Three Billboards Outside Ebbing, Missouri is a 2017 crime drama film written, directed, and co-produced by Martin McDonagh and starring Frances McDormand as a Missouri woman who rents three roadside billboards to draw attention to her daughter's unsolved rape and murder. Woody Harrelson, Sam Rockwell, John Hawkes, Peter Dinklage, Abbie Cornish, Lucas Hedges, Željko Ivanek, and Caleb Landry Jones appear in supporting roles. The film was theatrically released in the United States in November 2017 and in the United Kingdom in January 2018 by Fox Searchlight Pictures, and it grossed $160 million at the worldwide box office.

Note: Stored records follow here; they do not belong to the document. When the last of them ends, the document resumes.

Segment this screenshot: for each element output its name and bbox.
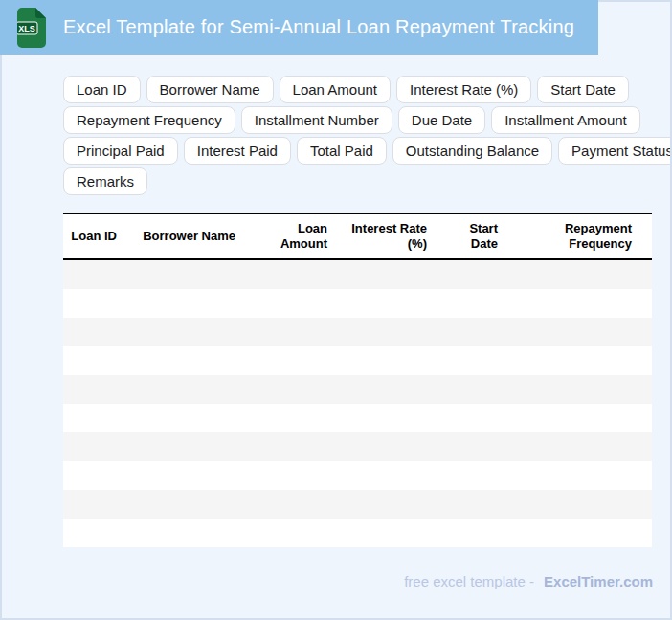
table-cell-empty [647, 432, 652, 461]
table-cell-empty [63, 375, 132, 404]
table-cell-empty [132, 519, 251, 547]
xls-file-icon: XLS [17, 8, 46, 48]
table-cell-empty [442, 461, 513, 490]
table-cell-empty [343, 375, 442, 404]
column-header-installment-number: Installment Number [647, 214, 652, 260]
table-cell-empty [343, 404, 442, 432]
table-cell-empty [132, 289, 251, 318]
chip-remarks[interactable]: Remarks [63, 167, 147, 195]
table-cell-empty [63, 404, 132, 432]
chip-row: Remarks [63, 167, 657, 195]
table-cell-empty [513, 519, 647, 547]
chip-interest-rate[interactable]: Interest Rate (%) [396, 76, 531, 103]
table-cell-empty [251, 318, 343, 346]
footer: free excel template -ExcelTimer.com [404, 572, 653, 590]
chip-repayment-frequency[interactable]: Repayment Frequency [63, 106, 235, 134]
table-cell-empty [343, 519, 442, 547]
table-row [63, 519, 652, 547]
table-row [63, 318, 652, 346]
table-cell-empty [63, 490, 132, 519]
table-cell-empty [63, 289, 132, 318]
table-cell-empty [63, 346, 132, 375]
table-cell-empty [132, 490, 251, 519]
table-header-row: Loan IDBorrower NameLoan AmountInterest … [63, 214, 652, 260]
chip-start-date[interactable]: Start Date [537, 76, 629, 103]
column-header-interest-rate: Interest Rate (%) [343, 214, 442, 260]
table-cell-empty [442, 259, 513, 289]
header-bar: XLS Excel Template for Semi-Annual Loan … [0, 0, 598, 55]
table-cell-empty [132, 404, 251, 432]
column-header-loan-id: Loan ID [63, 214, 132, 260]
table-cell-empty [251, 259, 343, 289]
table-row [63, 375, 652, 404]
table-body [63, 259, 652, 547]
table-cell-empty [513, 318, 647, 346]
chip-outstanding-balance[interactable]: Outstanding Balance [392, 137, 552, 165]
chip-due-date[interactable]: Due Date [398, 106, 485, 134]
table-cell-empty [132, 259, 251, 289]
table-cell-empty [343, 461, 442, 490]
table-cell-empty [132, 375, 251, 404]
table-row [63, 259, 652, 289]
table-cell-empty [251, 289, 343, 318]
chip-loan-id[interactable]: Loan ID [63, 76, 141, 103]
table-cell-empty [343, 432, 442, 461]
table-cell-empty [63, 318, 132, 346]
column-header-start-date: Start Date [442, 214, 513, 260]
loan-repayment-table: Loan IDBorrower NameLoan AmountInterest … [63, 213, 652, 547]
table-cell-empty [647, 259, 652, 289]
table-cell-empty [63, 432, 132, 461]
table-cell-empty [513, 404, 647, 432]
table-cell-empty [343, 289, 442, 318]
table-cell-empty [251, 375, 343, 404]
table-cell-empty [343, 259, 442, 289]
table-cell-empty [442, 375, 513, 404]
table-cell-empty [442, 490, 513, 519]
table-cell-empty [343, 490, 442, 519]
table-row [63, 404, 652, 432]
table-cell-empty [343, 346, 442, 375]
table-cell-empty [647, 461, 652, 490]
table-cell-empty [132, 461, 251, 490]
table-cell-empty [513, 375, 647, 404]
chip-installment-amount[interactable]: Installment Amount [491, 106, 640, 134]
chip-total-paid[interactable]: Total Paid [297, 137, 387, 165]
table-cell-empty [63, 259, 132, 289]
chip-row: Principal PaidInterest PaidTotal PaidOut… [63, 137, 657, 165]
table-cell-empty [647, 318, 652, 346]
chip-borrower-name[interactable]: Borrower Name [146, 76, 274, 103]
table-cell-empty [647, 490, 652, 519]
table-row [63, 289, 652, 318]
chip-interest-paid[interactable]: Interest Paid [184, 137, 291, 165]
table-cell-empty [647, 375, 652, 404]
table-cell-empty [251, 519, 343, 547]
table-cell-empty [343, 318, 442, 346]
table-cell-empty [513, 461, 647, 490]
preview-table-container: Loan IDBorrower NameLoan AmountInterest … [63, 213, 652, 547]
table-header: Loan IDBorrower NameLoan AmountInterest … [63, 214, 652, 260]
table-cell-empty [647, 289, 652, 318]
chip-principal-paid[interactable]: Principal Paid [63, 137, 178, 165]
table-cell-empty [63, 519, 132, 547]
brand-link[interactable]: ExcelTimer.com [544, 573, 653, 589]
table-cell-empty [442, 289, 513, 318]
column-header-borrower-name: Borrower Name [132, 214, 251, 260]
table-cell-empty [647, 519, 652, 547]
chip-row: Repayment FrequencyInstallment NumberDue… [63, 106, 657, 134]
table-cell-empty [251, 404, 343, 432]
table-row [63, 346, 652, 375]
table-cell-empty [647, 404, 652, 432]
table-cell-empty [442, 432, 513, 461]
chip-installment-number[interactable]: Installment Number [241, 106, 392, 134]
table-cell-empty [647, 346, 652, 375]
column-header-repayment-frequency: Repayment Frequency [513, 214, 647, 260]
table-cell-empty [251, 461, 343, 490]
table-cell-empty [251, 346, 343, 375]
column-header-loan-amount: Loan Amount [251, 214, 343, 260]
table-cell-empty [513, 346, 647, 375]
table-cell-empty [442, 346, 513, 375]
table-cell-empty [513, 432, 647, 461]
table-cell-empty [513, 490, 647, 519]
chip-payment-status[interactable]: Payment Status [558, 137, 672, 165]
chip-loan-amount[interactable]: Loan Amount [280, 76, 391, 103]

Critical reception for the film was highly positive, with particular acclaim given to McDonagh's screenplay and direction, as well as the performances of McDormand, Rockwell, and Harrelson. McDormand and Rockwell each won the Academy Award, Golden Globe Award, SAG Award, BAFTA Award, and Critics' Choice Award for Best Actress and Best Supporting Actor, respectively, and Harrelson received Oscar, SAG, and BAFTA nominations. McDonagh won the Golden Globe Award and BAFTA Award for his screenplay, and the film won the Golden Globe Award and BAFTA Award for Best Picture.

Plot
In the fictional town of Ebbing, Missouri, Mildred Hayes is grieving over the rape and murder of her teenage daughter, Angela, seven months earlier. Angry over the lack of progress in the investigation, she rents three disused billboards near her home and posts on them: "", "", "". They attract attention, so Bill Willoughby, the local chief of police, visits Mildred, but is unable to persuade her to take them down, even by revealing he has terminal pancreatic cancer. He renews his efforts to solve the case, but does not get anywhere.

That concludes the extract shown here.